> _WORK ITEM_
Beneath this instruction is a listing; print exactly the lines in it starting at the line that contains "er contre la morosité ambiante, en se tenant" and going through the line that contains "Lettre d'information".

========================================

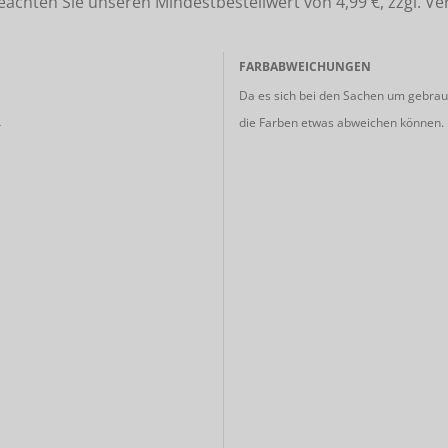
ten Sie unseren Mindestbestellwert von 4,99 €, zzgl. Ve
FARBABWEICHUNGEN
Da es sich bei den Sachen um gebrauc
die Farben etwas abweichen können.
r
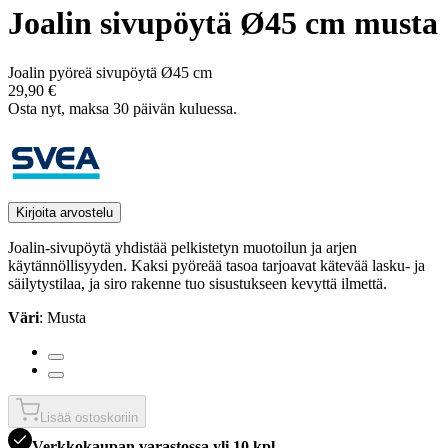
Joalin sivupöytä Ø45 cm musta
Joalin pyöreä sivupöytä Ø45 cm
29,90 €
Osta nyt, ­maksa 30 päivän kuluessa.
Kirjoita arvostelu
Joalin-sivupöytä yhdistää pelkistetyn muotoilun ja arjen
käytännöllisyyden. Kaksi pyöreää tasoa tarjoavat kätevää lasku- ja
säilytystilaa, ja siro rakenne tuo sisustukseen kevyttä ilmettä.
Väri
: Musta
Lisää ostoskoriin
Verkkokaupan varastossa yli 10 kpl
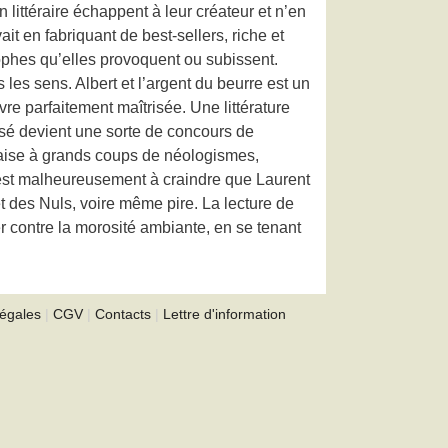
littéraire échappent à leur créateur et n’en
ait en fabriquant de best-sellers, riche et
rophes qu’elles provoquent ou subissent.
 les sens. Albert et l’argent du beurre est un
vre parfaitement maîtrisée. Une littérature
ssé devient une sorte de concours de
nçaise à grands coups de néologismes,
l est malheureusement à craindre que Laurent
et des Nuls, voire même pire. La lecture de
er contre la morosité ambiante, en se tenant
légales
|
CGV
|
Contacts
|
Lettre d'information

========================================

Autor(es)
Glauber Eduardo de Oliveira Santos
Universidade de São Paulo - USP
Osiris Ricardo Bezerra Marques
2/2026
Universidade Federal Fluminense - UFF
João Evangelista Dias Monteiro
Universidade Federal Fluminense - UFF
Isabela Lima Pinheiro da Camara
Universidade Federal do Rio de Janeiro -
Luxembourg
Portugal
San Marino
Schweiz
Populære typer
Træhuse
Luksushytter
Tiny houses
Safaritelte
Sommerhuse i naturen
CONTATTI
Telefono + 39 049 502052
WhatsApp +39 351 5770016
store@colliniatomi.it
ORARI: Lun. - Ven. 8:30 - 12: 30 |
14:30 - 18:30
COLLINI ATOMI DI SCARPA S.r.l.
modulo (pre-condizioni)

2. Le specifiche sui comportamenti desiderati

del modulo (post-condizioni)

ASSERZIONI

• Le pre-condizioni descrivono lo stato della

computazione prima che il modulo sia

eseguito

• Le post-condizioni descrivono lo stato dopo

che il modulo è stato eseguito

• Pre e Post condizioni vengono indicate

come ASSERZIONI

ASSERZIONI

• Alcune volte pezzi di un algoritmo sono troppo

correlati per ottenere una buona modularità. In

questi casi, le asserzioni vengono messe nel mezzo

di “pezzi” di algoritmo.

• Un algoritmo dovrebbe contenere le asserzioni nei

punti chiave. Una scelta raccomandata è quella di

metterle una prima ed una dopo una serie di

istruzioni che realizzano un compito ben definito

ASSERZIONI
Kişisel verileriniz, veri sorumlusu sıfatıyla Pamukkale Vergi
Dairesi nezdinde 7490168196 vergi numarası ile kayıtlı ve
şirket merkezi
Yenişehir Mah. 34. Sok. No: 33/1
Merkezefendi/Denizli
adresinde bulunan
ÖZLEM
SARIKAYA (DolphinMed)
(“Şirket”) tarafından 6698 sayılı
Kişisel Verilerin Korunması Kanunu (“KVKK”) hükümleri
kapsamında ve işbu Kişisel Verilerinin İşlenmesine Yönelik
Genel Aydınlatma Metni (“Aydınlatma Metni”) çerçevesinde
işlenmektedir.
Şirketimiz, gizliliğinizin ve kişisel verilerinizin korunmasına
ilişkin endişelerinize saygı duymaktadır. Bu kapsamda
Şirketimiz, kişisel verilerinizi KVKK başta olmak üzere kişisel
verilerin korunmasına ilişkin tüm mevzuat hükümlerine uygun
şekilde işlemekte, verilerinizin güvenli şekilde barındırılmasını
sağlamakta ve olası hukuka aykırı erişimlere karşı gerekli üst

========================================

> _ANSWER SECTION_
er contre la morosité ambiante, en se tenant
légales
|
CGV
|
Contacts
|
Lettre d'information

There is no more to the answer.